『源実朝ー虚実を越えて』(勉誠出版「アジア遊学」241 2019)を読みました。論文15本が収載されています。坂井孝一「建保年間の源実朝と鎌倉幕府」、高橋典幸「文書にみる実朝」などの史学的立場、渡部泰明「実朝像の由来」、久保田淳「実朝の自然詠数首について」、前田雅之「実朝の題詠歌」など和歌的表現の蓄積から論じるもの、中川博夫の定家所伝本・小川剛生の柳営亜槐本の性格を明らかにする論、源健一郎・小林直樹・中村翼の宗教史的研究など、それぞれ最先端と見受けました。

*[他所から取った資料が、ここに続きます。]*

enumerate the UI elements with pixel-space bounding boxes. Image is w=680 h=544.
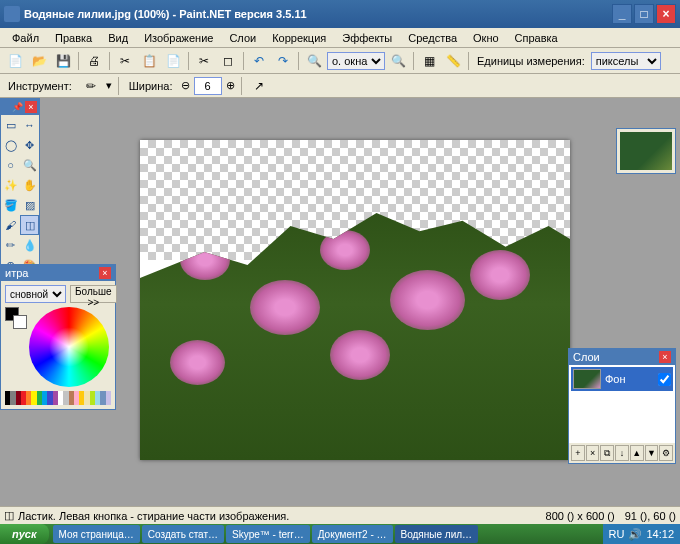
taskbar-item[interactable]: Создать стат… (142, 525, 224, 543)
grid-icon[interactable]: ▦ (418, 50, 440, 72)
separator (78, 52, 79, 70)
tool-rect-select[interactable]: ▭ (1, 115, 20, 135)
app-icon (4, 6, 20, 22)
deselect-icon[interactable]: ◻ (217, 50, 239, 72)
palette (5, 391, 111, 405)
zoom-out-icon[interactable]: 🔍 (303, 50, 325, 72)
redo-icon[interactable]: ↷ (272, 50, 294, 72)
copy-icon[interactable]: 📋 (138, 50, 160, 72)
new-icon[interactable]: 📄 (4, 50, 26, 72)
merge-layer-icon[interactable]: ↓ (615, 445, 629, 461)
antialias-icon[interactable]: ↗ (248, 75, 270, 97)
paste-icon[interactable]: 📄 (162, 50, 184, 72)
units-label: Единицы измерения: (473, 55, 589, 67)
tool-move-sel[interactable]: ✥ (20, 135, 39, 155)
menu-window[interactable]: Окно (465, 30, 507, 46)
menu-layers[interactable]: Слои (221, 30, 264, 46)
move-up-icon[interactable]: ▲ (630, 445, 644, 461)
duplicate-layer-icon[interactable]: ⧉ (600, 445, 614, 461)
undo-icon[interactable]: ↶ (248, 50, 270, 72)
layer-item[interactable]: Фон (571, 367, 673, 391)
menu-help[interactable]: Справка (507, 30, 566, 46)
menu-adjust[interactable]: Коррекция (264, 30, 334, 46)
color-swatches[interactable] (5, 307, 23, 335)
taskbar: пуск Моя страница…Создать стат…Skype™ - … (0, 524, 680, 544)
canvas[interactable] (140, 140, 570, 460)
tool-ellipse-select[interactable]: ○ (1, 155, 20, 175)
colors-panel: итра × сновной Больше >> (0, 264, 116, 410)
move-down-icon[interactable]: ▼ (645, 445, 659, 461)
tray-icon[interactable]: 🔊 (628, 528, 642, 541)
tool-brush[interactable]: 🖌 (1, 215, 20, 235)
tools-panel-title[interactable]: 📌 × (1, 99, 39, 115)
color-wheel[interactable] (29, 307, 109, 387)
add-layer-icon[interactable]: + (571, 445, 585, 461)
zoom-select[interactable]: о. окна (327, 52, 385, 70)
units-select[interactable]: пикселы (591, 52, 661, 70)
delete-layer-icon[interactable]: × (586, 445, 600, 461)
pin-icon[interactable]: 📌 (12, 102, 23, 112)
close-icon[interactable]: × (25, 101, 37, 113)
status-coords: 91 (), 60 () (625, 510, 676, 522)
close-icon[interactable]: × (99, 267, 111, 279)
cut-icon[interactable]: ✂ (114, 50, 136, 72)
thumbnail-image (620, 132, 672, 170)
minus-icon[interactable]: ⊖ (181, 79, 190, 92)
current-tool-icon[interactable]: ✏ (80, 75, 102, 97)
tool-magic-wand[interactable]: ✨ (1, 175, 20, 195)
tool-zoom[interactable]: 🔍 (20, 155, 39, 175)
menu-tools[interactable]: Средства (400, 30, 465, 46)
tool-pan[interactable]: ✋ (20, 175, 39, 195)
save-icon[interactable]: 💾 (52, 50, 74, 72)
statusbar: ◫ Ластик. Левая кнопка - стирание части … (0, 506, 680, 524)
tool-pencil[interactable]: ✏ (1, 235, 20, 255)
crop-icon[interactable]: ✂ (193, 50, 215, 72)
tool-gradient[interactable]: ▨ (20, 195, 39, 215)
close-icon[interactable]: × (659, 351, 671, 363)
menu-edit[interactable]: Правка (47, 30, 100, 46)
lang-indicator[interactable]: RU (609, 528, 625, 540)
eraser-icon: ◫ (4, 509, 14, 522)
system-tray[interactable]: RU 🔊 14:12 (603, 524, 680, 544)
menu-view[interactable]: Вид (100, 30, 136, 46)
print-icon[interactable]: 🖨 (83, 50, 105, 72)
menu-image[interactable]: Изображение (136, 30, 221, 46)
tool-eraser[interactable]: ◫ (20, 215, 39, 235)
close-button[interactable]: × (656, 4, 676, 24)
thumbnail-panel[interactable] (616, 128, 676, 174)
taskbar-item[interactable]: Документ2 - … (312, 525, 393, 543)
zoom-in-icon[interactable]: 🔍 (387, 50, 409, 72)
taskbar-item[interactable]: Моя страница… (53, 525, 140, 543)
width-input[interactable] (194, 77, 222, 95)
clock[interactable]: 14:12 (646, 528, 674, 540)
layers-panel-title[interactable]: Слои × (569, 349, 675, 365)
menu-effects[interactable]: Эффекты (334, 30, 400, 46)
menu-file[interactable]: Файл (4, 30, 47, 46)
separator (243, 52, 244, 70)
separator (109, 52, 110, 70)
layer-visible-checkbox[interactable] (658, 373, 671, 386)
secondary-color[interactable] (13, 315, 27, 329)
tool-fill[interactable]: 🪣 (1, 195, 20, 215)
taskbar-item[interactable]: Водяные лил… (395, 525, 479, 543)
layer-thumb (573, 369, 601, 389)
properties-icon[interactable]: ⚙ (659, 445, 673, 461)
separator (413, 52, 414, 70)
tool-lasso[interactable]: ◯ (1, 135, 20, 155)
minimize-button[interactable]: _ (612, 4, 632, 24)
separator (188, 52, 189, 70)
main-toolbar: 📄 📂 💾 🖨 ✂ 📋 📄 ✂ ◻ ↶ ↷ 🔍 о. окна 🔍 ▦ 📏 Ед… (0, 48, 680, 74)
more-button[interactable]: Больше >> (70, 285, 117, 303)
palette-cell[interactable] (106, 391, 111, 405)
plus-icon[interactable]: ⊕ (226, 79, 235, 92)
colors-panel-title[interactable]: итра × (1, 265, 115, 281)
ruler-icon[interactable]: 📏 (442, 50, 464, 72)
start-button[interactable]: пуск (0, 524, 49, 544)
open-icon[interactable]: 📂 (28, 50, 50, 72)
color-mode-select[interactable]: сновной (5, 285, 66, 303)
window-title: Водяные лилии.jpg (100%) - Paint.NET вер… (24, 8, 612, 20)
taskbar-item[interactable]: Skype™ - terr… (226, 525, 310, 543)
tool-move[interactable]: ↔ (20, 115, 39, 135)
maximize-button[interactable]: □ (634, 4, 654, 24)
tool-picker[interactable]: 💧 (20, 235, 39, 255)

私が最も読み応えを感じたのは、小川剛生「柳営亜槐本をめぐる問題」で、足利義尚が文明15年(1483)に企画した私撰集編纂の一環として書写、部類したのが、柳営亜槐本『金槐和歌集』であると主張しています。論旨明快です。源健一郎「中世伝承世界の〈実朝〉」と小林直樹「『沙石集』の実朝伝説」は、同じ題材を扱って、『吾妻鏡』の実朝記事の偏向を浮かび上がらせています。ちょうど土屋有理子「無住と日中渡航僧」(「国文学研究」190)という論文も読んだところで、禅宗と説話や軍記物語の関係が、いま注目の潮流であることがよく解りました。
言葉の多層化にこだわって作品を読んでいく3本の論文を読みながら、もう半世紀以上前、学部の卒論テーマを決める時、井本農一先生に『金槐集』をやりたい、実朝の万葉調とは何かを考えたいと申し上げたら、卒論テーマには小さすぎる、それは雑誌論文の規模だと言われたことを思い出しました。あの時うまく言えなかったのですが、実朝の歌は万葉調とされるが、じつは圧倒的に二条派ふうの温和しいものが多い、でもその中にも時折、惹かれるものがあることを考えたい、と思っていたのです。
歴史にifは禁物ーでもあの時実朝を選んでいたら、今頃何をしていたかしら。